Thursday, January 6, 2011

On copper ETFs, Emperors and new clothes

At last! Somebody in the metals trading world with a bit of clout has spoken up and pointed to the abject stupidity of the new commodities ETFs being led up by copper. Our source is this Reuters note, our voice is Jeffrey Currie of Goldman Sachs and the argument is simplicity itself:

OXFORD, England, Jan 5 (Reuters) - Exchange-traded funds (ETFs) backed by physical commodities other than gold are an "utterly crazy idea", Goldman Sachs (NYSE: GS - news) analyst Jeffrey Currie said on Wednesday.
"The key to why it works in gold but won't work in beef or soybeans is that gold is very easy to store," he said at the Oxford Farming Conference.
ETFs backed by physical gold have attracted investment of up to $8.1 billion. UK-based ETF Securities last month listed products backed by copper, nickel and tin on the London Stock Exchange and plans to launch aluminium, zinc and lead this quarter.
Those products have so far attracted only a small fraction of the level of investment in gold ETFs.
Currie said the gold required to back the $8.1 billion investment would roughly fill the stage at the Oxford Farming Conference while an aluminium ETF with a similar investment would need enough metal to fill London's Wembley Stadium. CONTINUES HERE

IKN sez: The sooner this trend of treating commodities as assets is over, the better for all of us.

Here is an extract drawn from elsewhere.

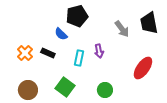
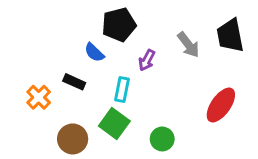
purple arrow: (99, 51) -> (147, 60), moved, turned 40
orange cross: (25, 53) -> (39, 97), moved
green square: (65, 87) -> (114, 124), moved
brown circle: (28, 90) -> (73, 139), moved

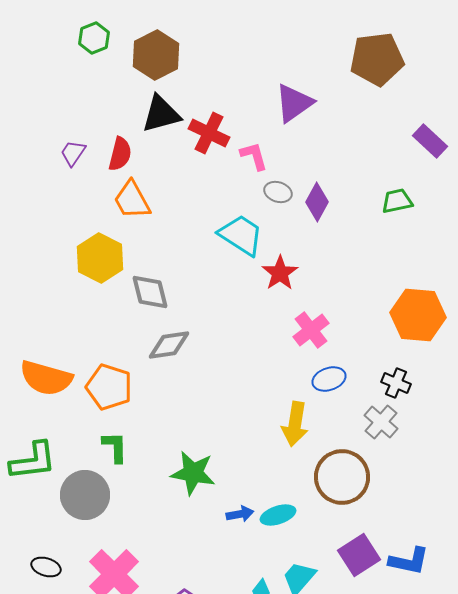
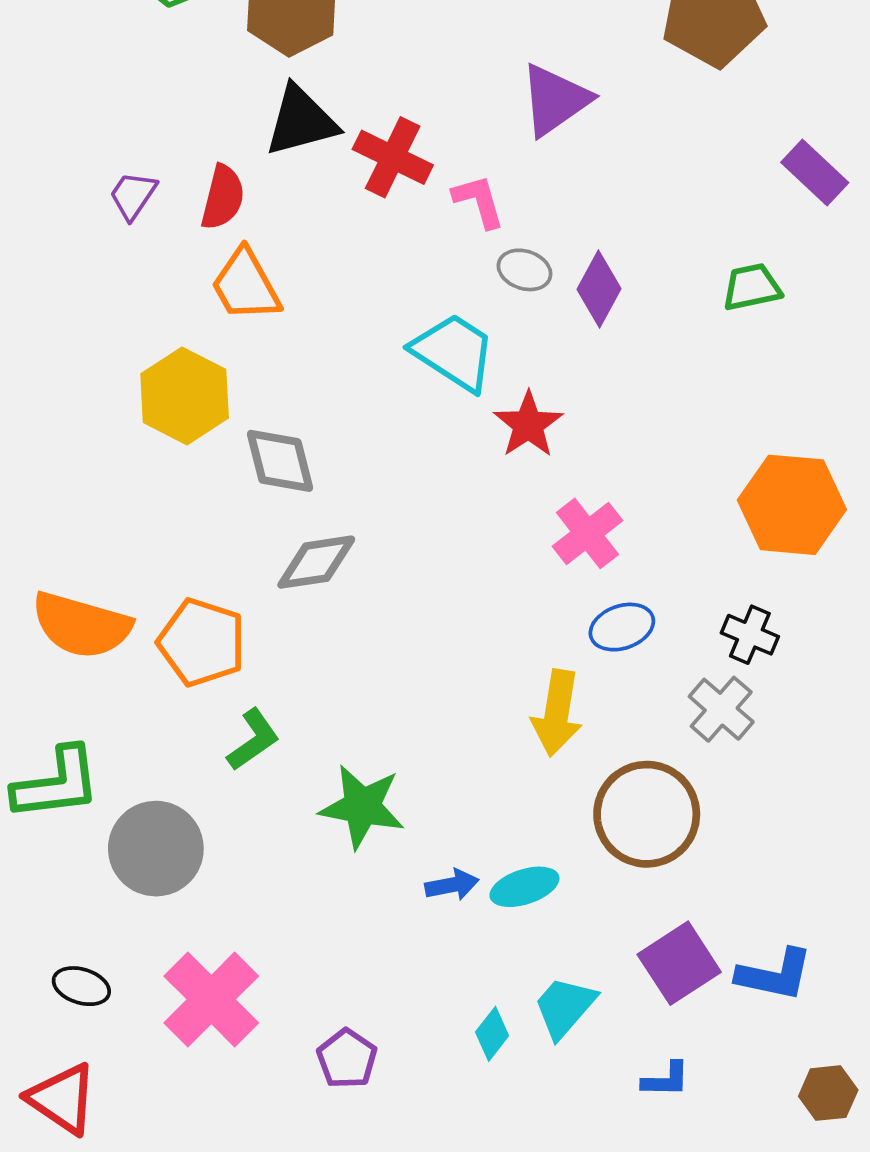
green L-shape: (115, 447) -> (253, 740), moved, turned 56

The gold ETF (GLD) is a smart enough idea (because gold is an asset, not a commodity). I accept the silver ETF (SLV) at a pinch because of the metal's split personality. But a copper ETF? What's the idea here, use the London bonded warehouses as a permanent store for the ETFs physical copper? Well for one thing that might explain the recent inventory bounce (note 'might', it's just a thought and there are other influences at play) but you think that storage comes for free?

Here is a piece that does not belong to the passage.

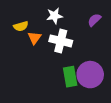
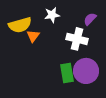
yellow semicircle: (21, 26) -> (20, 25), size x1.6
white cross: (61, 41) -> (77, 39), moved

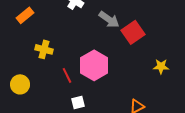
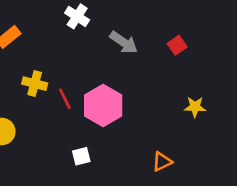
red square: (133, 32) -> (177, 45), moved, size x0.6
red line: (67, 75) -> (65, 99), moved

Currie's argument is sound and correct but there's something even more basic to note. Beef, soybeans, copper, tin and all other commodities are not a store of value. For sure you can trade them or sell them or hoard them if you like, but they're all means to an end, not the end themselves. An asset has to be something other people want for what it is (a dollar bill, a house, an ounce of gold) and copper is only wanted by other people for what it might become later (a coil, a tube, a wire). That's not an asset and has no right to get some cockamamey ETF set up around it.